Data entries
· · · · ·

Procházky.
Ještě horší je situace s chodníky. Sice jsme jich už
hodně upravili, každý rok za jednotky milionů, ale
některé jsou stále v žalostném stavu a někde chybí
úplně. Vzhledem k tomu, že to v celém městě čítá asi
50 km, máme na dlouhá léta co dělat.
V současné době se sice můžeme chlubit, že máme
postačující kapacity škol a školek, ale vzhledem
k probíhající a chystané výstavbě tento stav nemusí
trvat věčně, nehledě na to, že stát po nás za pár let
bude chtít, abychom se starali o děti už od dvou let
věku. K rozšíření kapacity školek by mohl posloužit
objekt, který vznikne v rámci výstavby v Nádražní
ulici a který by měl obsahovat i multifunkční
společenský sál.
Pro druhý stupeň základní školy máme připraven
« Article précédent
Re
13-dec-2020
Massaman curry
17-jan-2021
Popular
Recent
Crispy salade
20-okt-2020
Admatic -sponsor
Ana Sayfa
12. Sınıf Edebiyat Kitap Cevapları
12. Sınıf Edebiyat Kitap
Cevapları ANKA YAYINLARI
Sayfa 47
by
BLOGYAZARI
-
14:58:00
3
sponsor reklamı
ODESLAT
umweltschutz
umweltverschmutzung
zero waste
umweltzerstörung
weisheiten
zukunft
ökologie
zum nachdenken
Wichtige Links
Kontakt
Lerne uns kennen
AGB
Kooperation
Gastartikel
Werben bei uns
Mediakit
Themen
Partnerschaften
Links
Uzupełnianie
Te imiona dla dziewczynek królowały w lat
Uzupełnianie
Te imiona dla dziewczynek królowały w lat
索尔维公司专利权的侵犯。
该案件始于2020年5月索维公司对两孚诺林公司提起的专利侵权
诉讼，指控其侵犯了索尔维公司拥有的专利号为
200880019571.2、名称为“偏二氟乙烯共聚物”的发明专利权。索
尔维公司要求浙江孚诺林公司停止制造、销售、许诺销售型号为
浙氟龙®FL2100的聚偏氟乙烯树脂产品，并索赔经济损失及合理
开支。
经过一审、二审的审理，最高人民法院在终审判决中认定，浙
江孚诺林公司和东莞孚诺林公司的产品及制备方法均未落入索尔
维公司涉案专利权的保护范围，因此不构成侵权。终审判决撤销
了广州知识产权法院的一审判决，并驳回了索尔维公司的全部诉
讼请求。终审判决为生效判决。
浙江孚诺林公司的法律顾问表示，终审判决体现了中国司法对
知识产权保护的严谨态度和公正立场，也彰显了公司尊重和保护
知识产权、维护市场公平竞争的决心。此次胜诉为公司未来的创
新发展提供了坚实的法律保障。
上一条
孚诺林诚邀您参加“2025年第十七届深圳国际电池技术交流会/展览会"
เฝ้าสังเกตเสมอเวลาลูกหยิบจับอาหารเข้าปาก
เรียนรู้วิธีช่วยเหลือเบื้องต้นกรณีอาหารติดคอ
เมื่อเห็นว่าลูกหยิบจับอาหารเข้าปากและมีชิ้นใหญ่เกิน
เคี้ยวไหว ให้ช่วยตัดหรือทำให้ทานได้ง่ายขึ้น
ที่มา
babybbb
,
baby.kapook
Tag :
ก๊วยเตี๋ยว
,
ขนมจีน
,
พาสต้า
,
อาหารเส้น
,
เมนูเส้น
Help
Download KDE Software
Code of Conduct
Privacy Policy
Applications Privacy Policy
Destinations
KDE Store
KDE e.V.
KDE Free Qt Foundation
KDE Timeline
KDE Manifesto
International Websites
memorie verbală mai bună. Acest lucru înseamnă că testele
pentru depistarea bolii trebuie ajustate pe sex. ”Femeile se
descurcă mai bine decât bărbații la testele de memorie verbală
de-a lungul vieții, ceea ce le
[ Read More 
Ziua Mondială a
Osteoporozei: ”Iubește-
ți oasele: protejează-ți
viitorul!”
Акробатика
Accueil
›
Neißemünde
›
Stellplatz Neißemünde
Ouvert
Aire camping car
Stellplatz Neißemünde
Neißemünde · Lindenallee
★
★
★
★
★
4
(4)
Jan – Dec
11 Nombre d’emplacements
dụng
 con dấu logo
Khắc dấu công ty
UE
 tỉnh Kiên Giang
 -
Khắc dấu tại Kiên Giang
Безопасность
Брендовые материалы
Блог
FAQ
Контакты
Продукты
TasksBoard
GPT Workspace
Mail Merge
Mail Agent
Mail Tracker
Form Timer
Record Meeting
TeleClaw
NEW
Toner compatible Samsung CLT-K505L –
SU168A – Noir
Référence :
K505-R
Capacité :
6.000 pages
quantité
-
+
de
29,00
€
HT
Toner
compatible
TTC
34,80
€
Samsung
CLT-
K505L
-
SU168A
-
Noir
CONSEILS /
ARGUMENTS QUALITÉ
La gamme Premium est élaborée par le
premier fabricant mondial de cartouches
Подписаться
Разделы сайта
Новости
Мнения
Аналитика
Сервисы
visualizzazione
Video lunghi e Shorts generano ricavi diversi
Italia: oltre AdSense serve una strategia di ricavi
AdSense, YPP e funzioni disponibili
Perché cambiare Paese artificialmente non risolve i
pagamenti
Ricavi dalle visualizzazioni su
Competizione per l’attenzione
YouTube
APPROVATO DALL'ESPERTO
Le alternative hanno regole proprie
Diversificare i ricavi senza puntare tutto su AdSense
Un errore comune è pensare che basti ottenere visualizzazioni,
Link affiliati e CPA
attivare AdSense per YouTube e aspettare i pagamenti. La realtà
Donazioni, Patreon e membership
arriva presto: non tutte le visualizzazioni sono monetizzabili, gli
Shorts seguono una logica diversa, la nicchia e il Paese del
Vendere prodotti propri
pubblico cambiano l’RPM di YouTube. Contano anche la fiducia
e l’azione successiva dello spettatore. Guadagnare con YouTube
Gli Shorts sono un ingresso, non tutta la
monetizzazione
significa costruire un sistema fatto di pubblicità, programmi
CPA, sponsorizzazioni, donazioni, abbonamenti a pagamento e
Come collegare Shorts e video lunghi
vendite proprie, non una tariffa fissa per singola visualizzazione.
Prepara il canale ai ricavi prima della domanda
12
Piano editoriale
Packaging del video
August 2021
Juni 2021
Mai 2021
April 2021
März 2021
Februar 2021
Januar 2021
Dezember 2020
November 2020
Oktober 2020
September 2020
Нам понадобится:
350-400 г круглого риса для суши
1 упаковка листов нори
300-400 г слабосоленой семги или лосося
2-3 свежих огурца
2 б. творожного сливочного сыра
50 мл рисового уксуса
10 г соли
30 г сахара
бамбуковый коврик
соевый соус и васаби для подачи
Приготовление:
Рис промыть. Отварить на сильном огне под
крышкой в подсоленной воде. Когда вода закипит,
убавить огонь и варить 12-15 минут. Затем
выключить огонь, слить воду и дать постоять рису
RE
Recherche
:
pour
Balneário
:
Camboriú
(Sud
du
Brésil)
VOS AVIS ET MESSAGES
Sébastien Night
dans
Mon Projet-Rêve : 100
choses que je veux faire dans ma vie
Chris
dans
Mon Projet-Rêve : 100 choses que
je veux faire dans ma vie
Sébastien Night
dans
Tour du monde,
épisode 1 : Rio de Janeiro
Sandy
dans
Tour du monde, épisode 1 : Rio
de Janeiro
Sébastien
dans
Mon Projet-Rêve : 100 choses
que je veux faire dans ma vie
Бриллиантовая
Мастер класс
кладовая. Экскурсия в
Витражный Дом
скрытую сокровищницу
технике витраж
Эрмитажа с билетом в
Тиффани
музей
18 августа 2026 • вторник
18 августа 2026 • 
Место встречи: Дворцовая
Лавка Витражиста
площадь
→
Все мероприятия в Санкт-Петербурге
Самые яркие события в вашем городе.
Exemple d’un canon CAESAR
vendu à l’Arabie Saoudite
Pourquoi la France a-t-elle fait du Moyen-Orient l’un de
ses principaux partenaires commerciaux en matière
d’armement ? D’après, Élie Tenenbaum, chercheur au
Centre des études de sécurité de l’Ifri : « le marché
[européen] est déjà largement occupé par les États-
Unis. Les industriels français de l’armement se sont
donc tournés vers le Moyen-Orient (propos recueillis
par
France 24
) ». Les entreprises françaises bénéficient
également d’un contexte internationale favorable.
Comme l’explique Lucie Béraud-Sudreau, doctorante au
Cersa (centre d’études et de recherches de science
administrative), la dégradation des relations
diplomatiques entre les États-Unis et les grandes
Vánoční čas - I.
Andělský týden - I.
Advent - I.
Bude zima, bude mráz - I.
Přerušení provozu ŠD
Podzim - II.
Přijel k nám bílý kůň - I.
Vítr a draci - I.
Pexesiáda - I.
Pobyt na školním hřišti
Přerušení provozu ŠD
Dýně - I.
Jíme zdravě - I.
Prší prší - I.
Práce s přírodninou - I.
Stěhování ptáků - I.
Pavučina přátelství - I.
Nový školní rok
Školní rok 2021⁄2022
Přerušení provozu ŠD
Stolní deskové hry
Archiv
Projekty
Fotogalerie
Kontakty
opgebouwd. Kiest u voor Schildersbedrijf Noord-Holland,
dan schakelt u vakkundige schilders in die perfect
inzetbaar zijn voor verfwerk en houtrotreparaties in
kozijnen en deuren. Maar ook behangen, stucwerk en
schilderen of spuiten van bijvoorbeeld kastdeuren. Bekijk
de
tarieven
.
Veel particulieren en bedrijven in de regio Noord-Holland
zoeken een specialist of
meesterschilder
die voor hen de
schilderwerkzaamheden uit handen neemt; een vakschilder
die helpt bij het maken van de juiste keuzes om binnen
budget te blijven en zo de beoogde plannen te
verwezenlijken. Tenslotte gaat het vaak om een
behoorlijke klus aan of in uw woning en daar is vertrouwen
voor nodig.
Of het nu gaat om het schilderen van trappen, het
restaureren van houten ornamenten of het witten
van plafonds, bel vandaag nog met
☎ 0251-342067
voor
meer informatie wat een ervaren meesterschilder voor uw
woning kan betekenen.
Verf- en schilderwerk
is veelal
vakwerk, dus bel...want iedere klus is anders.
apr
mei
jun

· · · · ·

* _INSTRUCTIONS FOR THE TASK_: Set down, exactly as they stand above, the lines starting with the line with "13-dec-2020" and going on through the line with "KDE Free Qt Foundation", and no others.

* _RESPONSE TO THIS EXERCISE_:
13-dec-2020
Massaman curry
17-jan-2021
Popular
Recent
Crispy salade
20-okt-2020
Admatic -sponsor
Ana Sayfa
12. Sınıf Edebiyat Kitap Cevapları
12. Sınıf Edebiyat Kitap
Cevapları ANKA YAYINLARI
Sayfa 47
by
BLOGYAZARI
-
14:58:00
3
sponsor reklamı
ODESLAT
umweltschutz
umweltverschmutzung
zero waste
umweltzerstörung
weisheiten
zukunft
ökologie
zum nachdenken
Wichtige Links
Kontakt
Lerne uns kennen
AGB
Kooperation
Gastartikel
Werben bei uns
Mediakit
Themen
Partnerschaften
Links
Uzupełnianie
Te imiona dla dziewczynek królowały w lat
Uzupełnianie
Te imiona dla dziewczynek królowały w lat
索尔维公司专利权的侵犯。
该案件始于2020年5月索维公司对两孚诺林公司提起的专利侵权
诉讼，指控其侵犯了索尔维公司拥有的专利号为
200880019571.2、名称为“偏二氟乙烯共聚物”的发明专利权。索
尔维公司要求浙江孚诺林公司停止制造、销售、许诺销售型号为
浙氟龙®FL2100的聚偏氟乙烯树脂产品，并索赔经济损失及合理
开支。
经过一审、二审的审理，最高人民法院在终审判决中认定，浙
江孚诺林公司和东莞孚诺林公司的产品及制备方法均未落入索尔
维公司涉案专利权的保护范围，因此不构成侵权。终审判决撤销
了广州知识产权法院的一审判决，并驳回了索尔维公司的全部诉
讼请求。终审判决为生效判决。
浙江孚诺林公司的法律顾问表示，终审判决体现了中国司法对
知识产权保护的严谨态度和公正立场，也彰显了公司尊重和保护
知识产权、维护市场公平竞争的决心。此次胜诉为公司未来的创
新发展提供了坚实的法律保障。
上一条
孚诺林诚邀您参加“2025年第十七届深圳国际电池技术交流会/展览会"
เฝ้าสังเกตเสมอเวลาลูกหยิบจับอาหารเข้าปาก
เรียนรู้วิธีช่วยเหลือเบื้องต้นกรณีอาหารติดคอ
เมื่อเห็นว่าลูกหยิบจับอาหารเข้าปากและมีชิ้นใหญ่เกิน
เคี้ยวไหว ให้ช่วยตัดหรือทำให้ทานได้ง่ายขึ้น
ที่มา
babybbb
,
baby.kapook
Tag :
ก๊วยเตี๋ยว
,
ขนมจีน
,
พาสต้า
,
อาหารเส้น
,
เมนูเส้น
Help
Download KDE Software
Code of Conduct
Privacy Policy
Applications Privacy Policy
Destinations
KDE Store
KDE e.V.
KDE Free Qt Foundation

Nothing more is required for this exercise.